··· Available data ···

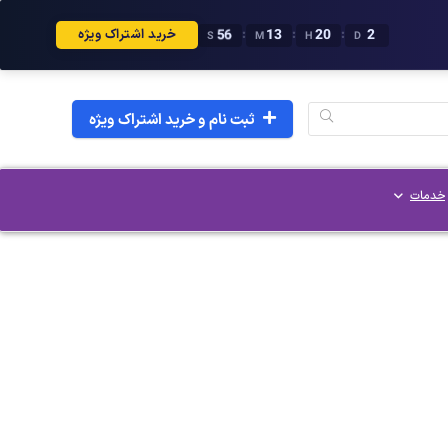
56
13
20
2
:
:
:
خرید اشتراک ویژه
S
M
H
D
ثبت نام و خرید اشتراک ویژه
خدمات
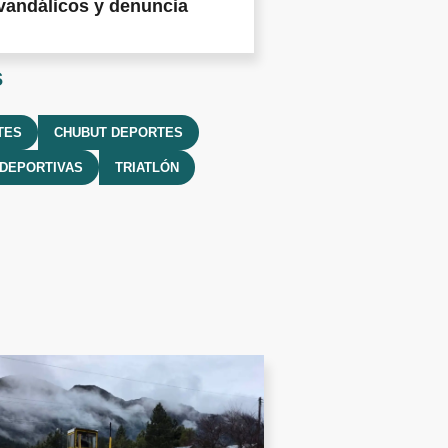
vandálicos y denuncia
s
TES
CHUBUT DEPORTES
DEPORTIVAS
TRIATLÓN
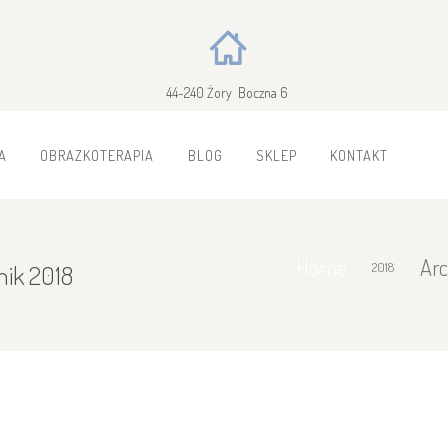
44-240 Żory Boczna 6
A
OBRAZKOTERAPIA
BLOG
SKLEP
KONTAKT
Home
Arc
nik 2018
2018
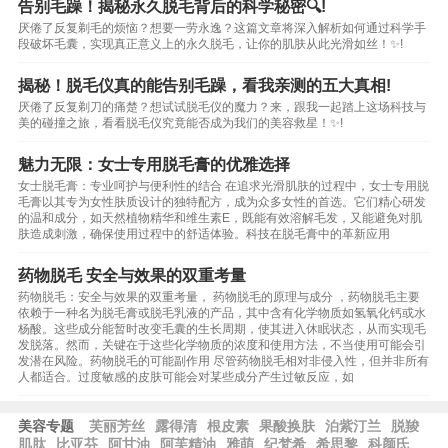
告别毛躁！揭秘永久脱毛背后的科学秘密🔍!
厌倦了反复剃毛的烦恼？想要一劳永逸？这篇文章将深入解析如何通过科学手
段破坏毛囊，实现真正意义上的永久脱毛，让你的肌肤从此光滑如丝！✨!
揭秘！脱毛仪真的能告别毛躁，看我亲测的五大真相!
厌倦了反复剃刀的痛楚？想试试脱毛仪的魔力？来，跟我一起踏上这场科技与
美的碰撞之旅，看看脱毛仪究竟能否成为我们的美容救星！✨!
魅力无限：女士专用脱毛膏的优雅选择
女士脱毛膏：专业呵护与便利性的结合 在追求光滑肌肤的过程中，女士专用脱
毛膏以其专为女性肤质设计的独特配方，成为众多女性的首选。它们精心研发
的温和成分，如天然植物精华和维生素E，既能有效溶解毛发，又能避免对肌
肤造成刺激，确保使用过程中的舒适体验。科技在脱毛膏中的革新应用
药物脱毛 安全与效果的双重考量
药物脱毛：安全与效果的双重考量， 药物脱毛的原理与成分 ，药物脱毛主要
依赖于一种名为脱毛膏或脱毛乳液的产品，其中含有化学物质如氢氧化钙或水
杨酸。这些成分能暂时改变毛囊的生长周期，使其进入休眠状态，从而实现毛
发脱落。然而，关键在于这些化学物质的浓度和使用方法，不当使用可能会引
发潜在风险。药物脱毛的可能副作用 尽管药物脱毛相对非侵入性，但并非所有
人都适合。过度敏感的皮肤可能会对某些成分产生过敏反应，如
美容专题
芙丽芳丝
露得清
根皮素
果酸换肤
泊紫汀兰
脱羧
肌肽
比亚芬
阿甘油
阿芙精油
雅萌
纪梵希
希思黎
科颜氏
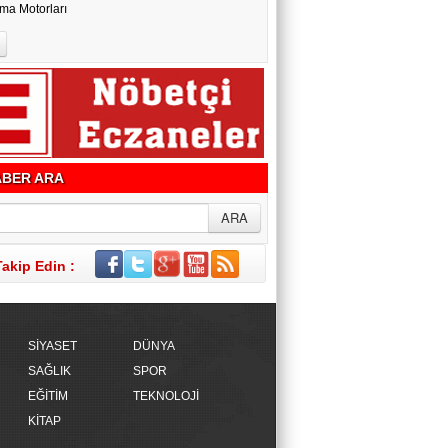
ma Motorları
BER ARA
Takip Edin :
SİYASET
DÜNYA
SAĞLIK
SPOR
EĞİTİM
TEKNOLOJİ
KİTAP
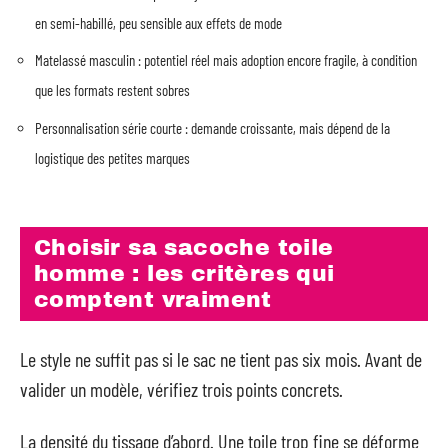
en semi-habillé, peu sensible aux effets de mode
Matelassé masculin : potentiel réel mais adoption encore fragile, à condition
que les formats restent sobres
Personnalisation série courte : demande croissante, mais dépend de la
logistique des petites marques
Choisir sa sacoche toile
homme : les critères qui
comptent vraiment
Le style ne suffit pas si le sac ne tient pas six mois. Avant de
valider un modèle, vérifiez trois points concrets.
La densité du tissage d’abord. Une toile trop fine se déforme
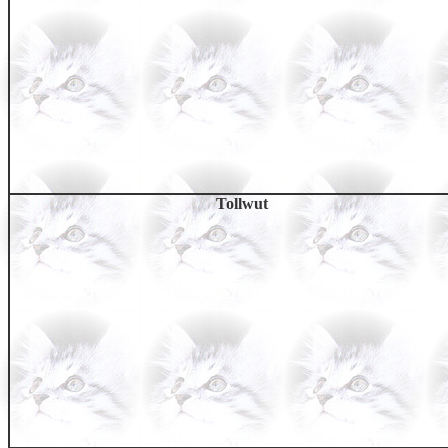
Tollwut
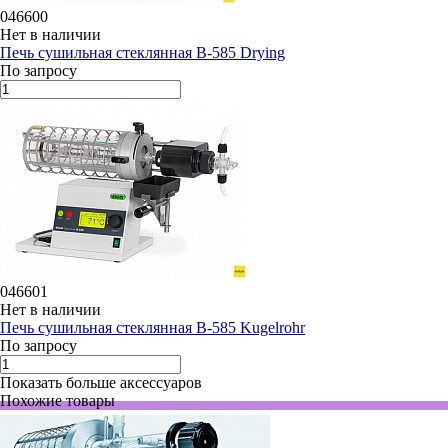
046600
Нет в наличии
Печь сушильная стеклянная B-585 Drying
По запросу
046601
Нет в наличии
Печь сушильная стеклянная B-585 Kugelrohr
По запросу
Показать больше аксессуаров
Похожие товары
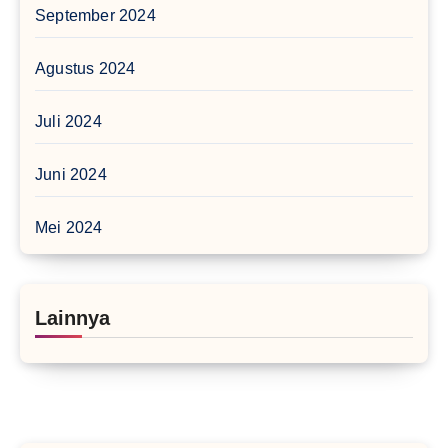
September 2024
Agustus 2024
Juli 2024
Juni 2024
Mei 2024
Lainnya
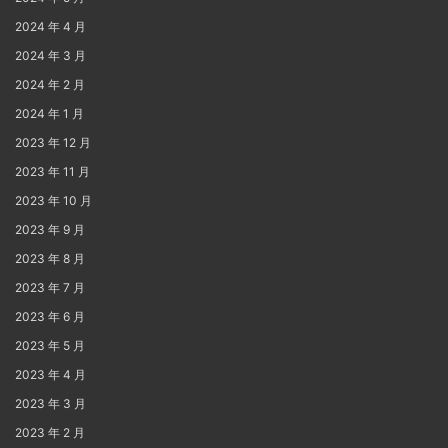
2024 年 4 月
2024 年 3 月
2024 年 2 月
2024 年 1 月
2023 年 12 月
2023 年 11 月
2023 年 10 月
2023 年 9 月
2023 年 8 月
2023 年 7 月
2023 年 6 月
2023 年 5 月
2023 年 4 月
2023 年 3 月
2023 年 2 月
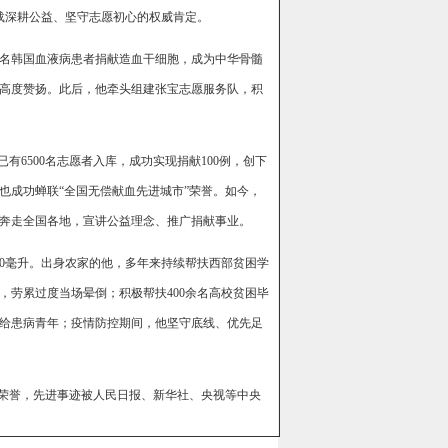
载深耕公益、坚守志愿初心的权威肯定。
一名韩国血液病患者捐献造血干细胞，成为中华骨髓
高度赞扬。此后，他牵头组建张宝志愿服务队，积
6500名志愿者入库，成功实现捐献100例，创下
也成功蝉联“全国无偿献血先进城市”荣誉。如今，
奔走全国各地，宣讲公益理念、推广捐献事业。
00毫升。出身农家的他，多年来持续帮扶西部贫困学
，劳累过度当场晕倒；积极帮扶400余名高校贫困毕
给患病青年；疫情防控期间，他坚守底线、优先足
级荣誉，先进事迹被人民日报、新华社、央视等中央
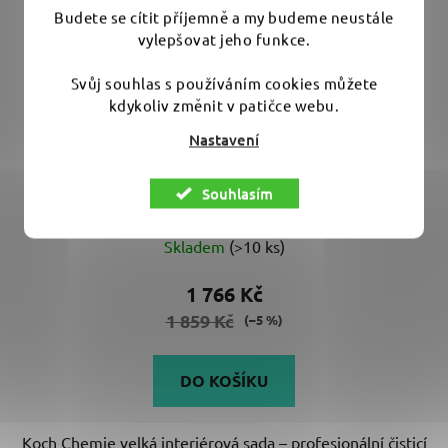
vylepšovat jeho funkce.
Svůj souhlas s používáním cookies můžete
kdykoliv změnit v patičce webu.
Nastavení
Koch Chemie velká interiérová sada - nejoblíbenější
Souhlasím
čištiče a ošetření od Kochu
Skladem
(>10 ks)
1 766 Kč
1 859 Kč
(–5 %)
DO KOŠÍKU
Koch Chemie velká interiérová sada – profesionální čisticí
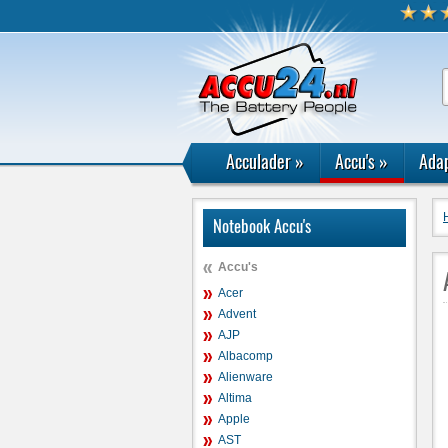
Acculader
»
Accu's
»
Adap
Notebook Accu's
Accu's
Acer
Advent
AJP
Albacomp
Alienware
Altima
Apple
AST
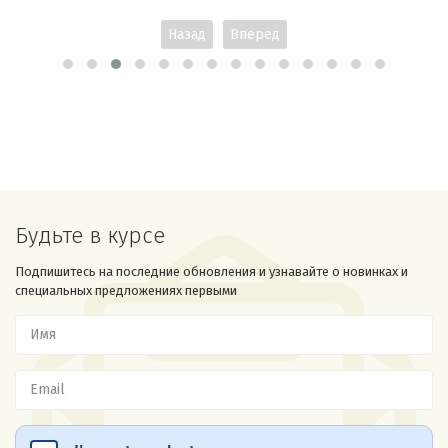
Назад
Вперед
Будьте в курсе
Подпишитесь на последние обновления и узнавайте о новинках и
специальных предложениях первыми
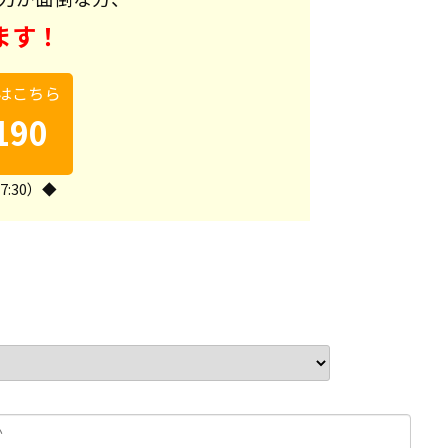
ます！
はこちら
190
7:30）◆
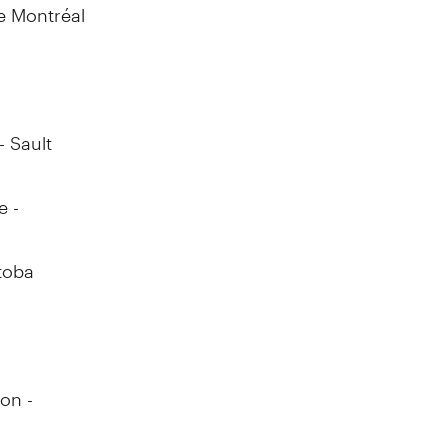
e Montréal
 -
Sault
e -
toba
on -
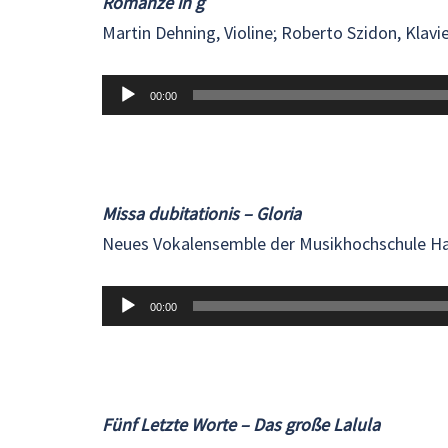
Romanze in g
Martin Dehning, Violine; Roberto Szidon, Klavi
Audio-
00:00
Player
Missa dubitationis – Gloria
Neues Vokalensemble der Musikhochschule Ha
Audio-
00:00
Player
Fünf Letzte Worte – Das große Lalula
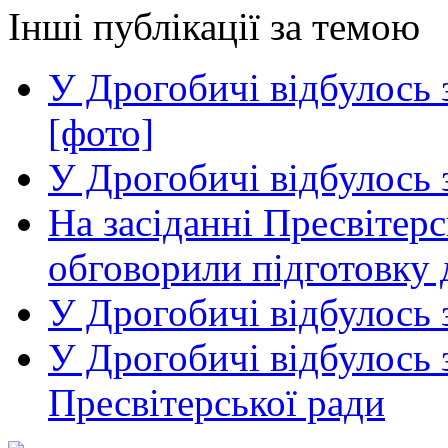
Інші публікації за темою
У Дрогобичі відбулось 
[фото]
У Дрогобичі відбулось 
На засіданні Пресвітер
обговорили підготовку
У Дрогобичі відбулось 
У Дрогобичі відбулось 
Пресвітерської ради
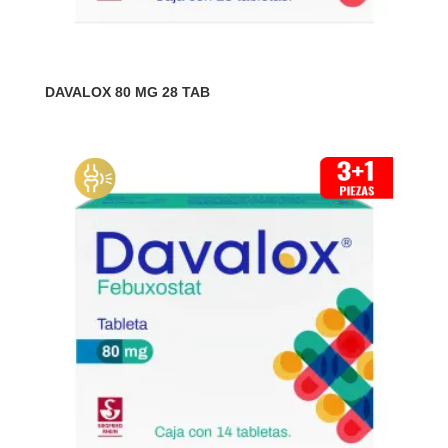
DAVALOX 80 MG 28 TAB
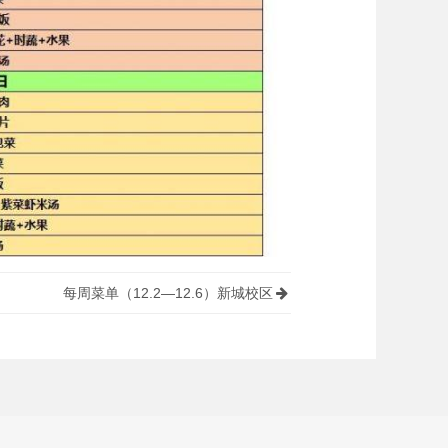
每周菜单（12.2—12.6）新城校区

···

→ Required work: Please write out all the data word for word, but keep every picture out.

→ Exercise result:
56
13
20
2
:
:
:
خرید اشتراک ویژه
S
M
H
D
ثبت نام و خرید اشتراک ویژه
خدمات
vandálicos y denuncia
s
TES
CHUBUT DEPORTES
DEPORTIVAS
TRIATLÓN
44-240 Żory Boczna 6
A
OBRAZKOTERAPIA
BLOG
SKLEP
KONTAKT
Home
Arc
nik 2018
2018
告别毛躁！揭秘永久脱毛背后的科学秘密🔍!
厌倦了反复剃毛的烦恼？想要一劳永逸？这篇文章将深入解析如何通过科学手
段破坏毛囊，实现真正意义上的永久脱毛，让你的肌肤从此光滑如丝！✨!
揭秘！脱毛仪真的能告别毛躁，看我亲测的五大真相!
厌倦了反复剃刀的痛楚？想试试脱毛仪的魔力？来，跟我一起踏上这场科技与
美的碰撞之旅，看看脱毛仪究竟能否成为我们的美容救星！✨!
魅力无限：女士专用脱毛膏的优雅选择
女士脱毛膏：专业呵护与便利性的结合 在追求光滑肌肤的过程中，女士专用脱
毛膏以其专为女性肤质设计的独特配方，成为众多女性的首选。它们精心研发
的温和成分，如天然植物精华和维生素E，既能有效溶解毛发，又能避免对肌
肤造成刺激，确保使用过程中的舒适体验。科技在脱毛膏中的革新应用
药物脱毛 安全与效果的双重考量
药物脱毛：安全与效果的双重考量， 药物脱毛的原理与成分 ，药物脱毛主要
依赖于一种名为脱毛膏或脱毛乳液的产品，其中含有化学物质如氢氧化钙或水
杨酸。这些成分能暂时改变毛囊的生长周期，使其进入休眠状态，从而实现毛
发脱落。然而，关键在于这些化学物质的浓度和使用方法，不当使用可能会引
发潜在风险。药物脱毛的可能副作用 尽管药物脱毛相对非侵入性，但并非所有
人都适合。过度敏感的皮肤可能会对某些成分产生过敏反应，如
美容专题
芙丽芳丝
露得清
根皮素
果酸换肤
泊紫汀兰
脱羧
肌肽
比亚芬
阿甘油
阿芙精油
雅萌
纪梵希
希思黎
科颜氏
ma Motorları
BER ARA
Takip Edin :
SİYASET
DÜNYA
SAĞLIK
SPOR
EĞİTİM
TEKNOLOJİ
KİTAP
en semi-habillé, peu sensible aux effets de mode
Matelassé masculin : potentiel réel mais adoption encore fragile, à condition
que les formats restent sobres
Personnalisation série courte : demande croissante, mais dépend de la
logistique des petites marques
Choisir sa sacoche toile
homme : les critères qui
comptent vraiment
Le style ne suffit pas si le sac ne tient pas six mois. Avant de
valider un modèle, vérifiez trois points concrets.
La densité du tissage d’abord. Une toile trop fine se déforme
Tollwut
046600
Нет в наличии
Печь сушильная стеклянная B-585 Drying
По запросу
046601
Нет в наличии
Печь сушильная стеклянная B-585 Kugelrohr
По запросу
Показать больше аксессуаров
Похожие товары
September 2024
Agustus 2024
Juli 2024
Juni 2024
Mei 2024
Lainnya
2024 年 4 月
2024 年 3 月
2024 年 2 月
2024 年 1 月
2023 年 12 月
2023 年 11 月
2023 年 10 月
2023 年 9 月
2023 年 8 月
2023 年 7 月
2023 年 6 月
2023 年 5 月
2023 年 4 月
2023 年 3 月
2023 年 2 月
载深耕公益、坚守志愿初心的权威肯定。
一名韩国血液病患者捐献造血干细胞，成为中华骨髓
高度赞扬。此后，他牵头组建张宝志愿服务队，积
6500名志愿者入库，成功实现捐献100例，创下
也成功蝉联“全国无偿献血先进城市”荣誉。如今，
奔走全国各地，宣讲公益理念、推广捐献事业。
00毫升。出身农家的他，多年来持续帮扶西部贫困学
，劳累过度当场晕倒；积极帮扶400余名高校贫困毕
给患病青年；疫情防控期间，他坚守底线、优先足
级荣誉，先进事迹被人民日报、新华社、央视等中央
vylepšovat jeho funkce.
Svůj souhlas s používáním cookies můžete
kdykoliv změnit v patičce webu.
Nastavení
Koch Chemie velká interiérová sada - nejoblíbenější
Souhlasím
čištiče a ošetření od Kochu
Skladem
(>10 ks)
1 766 Kč
1 859 Kč
(–5 %)
DO KOŠÍKU
Koch Chemie velká interiérová sada – profesionální čisticí
Acculader
»
Accu's
»
Adap
Notebook Accu's
Accu's
Acer
Advent
AJP
Albacomp
Alienware
Altima
Apple
AST
Назад
Вперед
Будьте в курсе
Подпишитесь на последние обновления и узнавайте о новинках и
специальных предложениях первыми
ます！
はこちら
190
7:30）◆
e Montréal
 -
Sault
e -
toba
on -
Romanze in g
Martin Dehning, Violine; Roberto Szidon, Klavi
Audio-
00:00
Player
Missa dubitationis – Gloria
Neues Vokalensemble der Musikhochschule Ha
Audio-
00:00
Player
Fünf Letzte Worte – Das große Lalula
Інші публікації за темою
У Дрогобичі відбулось 
[фото]
У Дрогобичі відбулось 
На засіданні Пресвітер
обговорили підготовку
У Дрогобичі відбулось 
У Дрогобичі відбулось 
Пресвітерської ради
DAVALOX 80 MG 28 TAB
每周菜单（12.2—12.6）新城校区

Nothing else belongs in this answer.